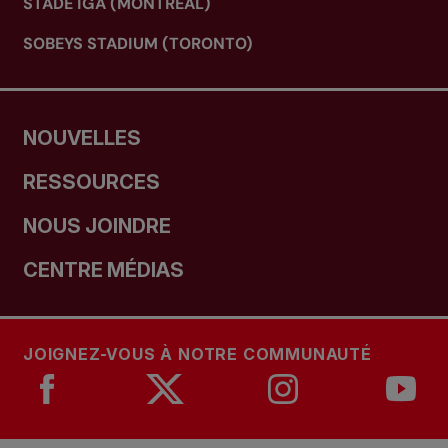
STADE IGA (MONTRÉAL)
SOBEYS STADIUM (TORONTO)
NOUVELLES
RESSOURCES
NOUS JOINDRE
CENTRE MÉDIAS
JOIGNEZ-VOUS À NOTRE COMMUNAUTÉ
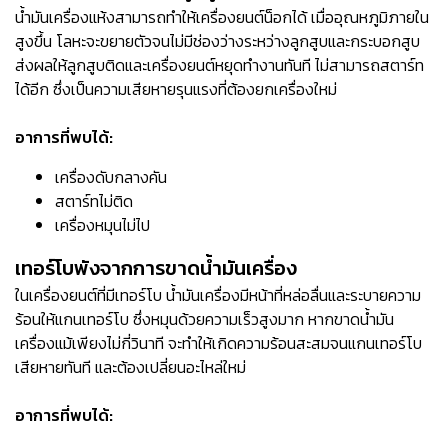
น้ำมันเครื่องแห้งสามารถทำให้เครื่องยนต์น็อกได้ เมื่ออุณหภูมิภายใน
สูงขึ้น โลหะจะขยายตัวจนไม่มีช่องว่างระหว่างลูกสูบและกระบอกสูบ
ส่งผลให้ลูกสูบติดและเครื่องยนต์หยุดทำงานทันที ไม่สามารถสตาร์ท
ได้อีก ซึ่งเป็นความเสียหายรุนแรงที่ต้องยกเครื่องใหม่
อาการที่พบได้:
เครื่องดับกลางคัน
สตาร์ทไม่ติด
เครื่องหมุนไม่ไป
เทอร์โบพังจากการขาดน้ำมันเครื่อง
ในเครื่องยนต์ที่มีเทอร์โบ น้ำมันเครื่องมีหน้าที่หล่อลื่นและระบายความ
ร้อนให้แกนเทอร์โบ ซึ่งหมุนด้วยความเร็วสูงมาก หากขาดน้ำมัน
เครื่องแม้เพียงไม่กี่วินาที จะทำให้เกิดความร้อนสะสมจนแกนเทอร์โบ
เสียหายทันที และต้องเปลี่ยนอะไหล่ใหม่
อาการที่พบได้:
★ ★ ★
_WHAT IS EXPECTED_.
The required output is the exact lines from the opening line of the entries through the line with "สูงขึ้น โลหะจะ", inclusive, without pictures.

_EXERCISE ANSWER_.
STADE IGA (MONTRÉAL)
SOBEYS STADIUM (TORONTO)
NOUVELLES
RESSOURCES
NOUS JOINDRE
CENTRE MÉDIAS
JOIGNEZ-VOUS À NOTRE COMMUNAUTÉ
น้ำมันเครื่องแห้งสามารถทำให้เครื่องยนต์น็อกได้ เมื่ออุณหภูมิภายใน
สูงขึ้น โลหะจะขยายตัวจนไม่มีช่องว่างระหว่างลูกสูบและกระบอกสูบ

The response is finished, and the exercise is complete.